Research and proposed solutions: I am using RPN as an intermediary representation of code before it is finalized into a specified code language. I want to preserve as much of the usefulness and ease of RPN as possible while still representing variable-length operators. I devised three solutions and implemented them in rather simplistic demos below.
- A special ARGUMENTS_BEGIN prefix operator (we'll use
#
for the purposes of this question). This solution flies in the face of traditional RPN in that it adds prefix operators to denote where the arguments begin. This makes the arguments list auto-expand in size, and assists with debugging because no malformed token substitution can disrupt the arguments list, allowing one to localize the error more easily. This could make manipulation of arguments more complex due to more code needed to handle cases such as nested function calls, but I am not entirely sure what all complications could arise. It is my guess that I will encounter obstacles parsing syntax that includes prefix and postfix operators. It also makes direct evaluation more difficult because back-tracking or a separate stack is needed to locate the start of the arguments.

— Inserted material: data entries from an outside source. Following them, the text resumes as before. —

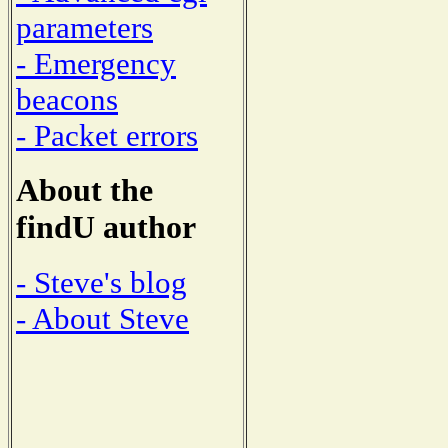
parameters
- Emergency
beacons
- Packet errors
About the
findU author
- Steve's blog
- About Steve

var rpn = prompt("Please enter a RPN string, where each token is " +
"separated by a space", "# # x 210 gcd x 6 * 126 gcd").trim()
.split(/\s+/);
var stack = [], variables = [], values = [];
for (let i = 0, len = rpn.length|0; i < len; i=i+1|0) {
if (/^\d*(\.\d*)?$/.test(rpn[i]) && rpn[i] !== "") {
stack.push( rpn[i] );
} else if (/^[a-z]$/i.test(rpn[i])) {
stack.push( rpn[i] );
if (!~variables.indexOf(rpn[i])) variables.push( rpn[i] );
} else if (/^[a-z]\w*$/i.test(rpn[i])) {
const s = stack.lastIndexOf("#");
if(s<0) throw Error("No start of arguments to " + rpn[i]);
stack.push( rpn[i]+"(" + stack.splice(s).slice(1) + ")" );
} else if (rpn[i] === '#') {
stack.push( '#' ); // sparks a syntax error if misused
} else {
if(stack.length<2)throw Error("No operand for " + rpn[i]);
const firstPop = stack.pop();
stack.push( "(" + stack.pop() + rpn[i] + firstPop + ")" );
}
}
if (stack.length !== 1) throw Error("Invalid RPN got: " + stack);
for (let i = 0, len = variables.sort().length|0; i < len; i=i+1|0)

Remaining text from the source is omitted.